- Provided information:
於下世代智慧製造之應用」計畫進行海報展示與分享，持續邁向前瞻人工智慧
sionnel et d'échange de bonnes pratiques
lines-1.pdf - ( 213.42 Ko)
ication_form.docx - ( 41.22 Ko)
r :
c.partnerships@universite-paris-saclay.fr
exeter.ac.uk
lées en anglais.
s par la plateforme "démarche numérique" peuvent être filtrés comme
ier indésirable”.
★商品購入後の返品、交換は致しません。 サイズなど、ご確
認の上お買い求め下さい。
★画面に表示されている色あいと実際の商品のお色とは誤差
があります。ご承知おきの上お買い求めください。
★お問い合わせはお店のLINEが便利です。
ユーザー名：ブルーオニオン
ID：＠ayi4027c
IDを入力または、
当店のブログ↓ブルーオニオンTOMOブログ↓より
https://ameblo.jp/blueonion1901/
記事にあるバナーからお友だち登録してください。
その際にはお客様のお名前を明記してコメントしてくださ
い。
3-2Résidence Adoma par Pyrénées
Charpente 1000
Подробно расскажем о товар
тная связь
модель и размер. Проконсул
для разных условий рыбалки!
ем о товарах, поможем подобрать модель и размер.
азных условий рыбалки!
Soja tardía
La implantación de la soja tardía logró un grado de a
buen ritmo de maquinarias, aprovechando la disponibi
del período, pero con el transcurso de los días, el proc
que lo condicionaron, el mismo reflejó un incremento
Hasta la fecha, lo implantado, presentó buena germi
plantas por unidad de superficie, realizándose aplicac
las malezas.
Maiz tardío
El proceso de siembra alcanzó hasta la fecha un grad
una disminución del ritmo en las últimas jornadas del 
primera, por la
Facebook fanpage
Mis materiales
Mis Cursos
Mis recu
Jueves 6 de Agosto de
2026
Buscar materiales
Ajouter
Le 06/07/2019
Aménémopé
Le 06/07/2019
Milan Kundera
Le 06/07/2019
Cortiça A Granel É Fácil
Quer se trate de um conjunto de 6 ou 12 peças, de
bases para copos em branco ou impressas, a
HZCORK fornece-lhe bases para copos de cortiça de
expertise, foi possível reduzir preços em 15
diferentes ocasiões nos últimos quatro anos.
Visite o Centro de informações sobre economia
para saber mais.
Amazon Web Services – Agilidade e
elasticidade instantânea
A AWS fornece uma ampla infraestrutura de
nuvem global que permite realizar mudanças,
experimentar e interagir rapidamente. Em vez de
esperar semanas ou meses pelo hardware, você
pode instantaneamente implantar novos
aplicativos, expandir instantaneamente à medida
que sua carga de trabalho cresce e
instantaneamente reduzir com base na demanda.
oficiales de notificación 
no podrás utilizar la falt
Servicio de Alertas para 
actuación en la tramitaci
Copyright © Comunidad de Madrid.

- Work item: Nothing should appear in the answer except the lines from the one with "ID：＠ayi4027c" through the final line of the records, written exactly.

- Exercise output:
ID：＠ayi4027c
IDを入力または、
当店のブログ↓ブルーオニオンTOMOブログ↓より
https://ameblo.jp/blueonion1901/
記事にあるバナーからお友だち登録してください。
その際にはお客様のお名前を明記してコメントしてくださ
い。
3-2Résidence Adoma par Pyrénées
Charpente 1000
Подробно расскажем о товар
тная связь
модель и размер. Проконсул
для разных условий рыбалки!
ем о товарах, поможем подобрать модель и размер.
азных условий рыбалки!
Soja tardía
La implantación de la soja tardía logró un grado de a
buen ritmo de maquinarias, aprovechando la disponibi
del período, pero con el transcurso de los días, el proc
que lo condicionaron, el mismo reflejó un incremento
Hasta la fecha, lo implantado, presentó buena germi
plantas por unidad de superficie, realizándose aplicac
las malezas.
Maiz tardío
El proceso de siembra alcanzó hasta la fecha un grad
una disminución del ritmo en las últimas jornadas del 
primera, por la
Facebook fanpage
Mis materiales
Mis Cursos
Mis recu
Jueves 6 de Agosto de
2026
Buscar materiales
Ajouter
Le 06/07/2019
Aménémopé
Le 06/07/2019
Milan Kundera
Le 06/07/2019
Cortiça A Granel É Fácil
Quer se trate de um conjunto de 6 ou 12 peças, de
bases para copos em branco ou impressas, a
HZCORK fornece-lhe bases para copos de cortiça de
expertise, foi possível reduzir preços em 15
diferentes ocasiões nos últimos quatro anos.
Visite o Centro de informações sobre economia
para saber mais.
Amazon Web Services – Agilidade e
elasticidade instantânea
A AWS fornece uma ampla infraestrutura de
nuvem global que permite realizar mudanças,
experimentar e interagir rapidamente. Em vez de
esperar semanas ou meses pelo hardware, você
pode instantaneamente implantar novos
aplicativos, expandir instantaneamente à medida
que sua carga de trabalho cresce e
instantaneamente reduzir com base na demanda.
oficiales de notificación 
no podrás utilizar la falt
Servicio de Alertas para 
actuación en la tramitaci
Copyright © Comunidad de Madrid.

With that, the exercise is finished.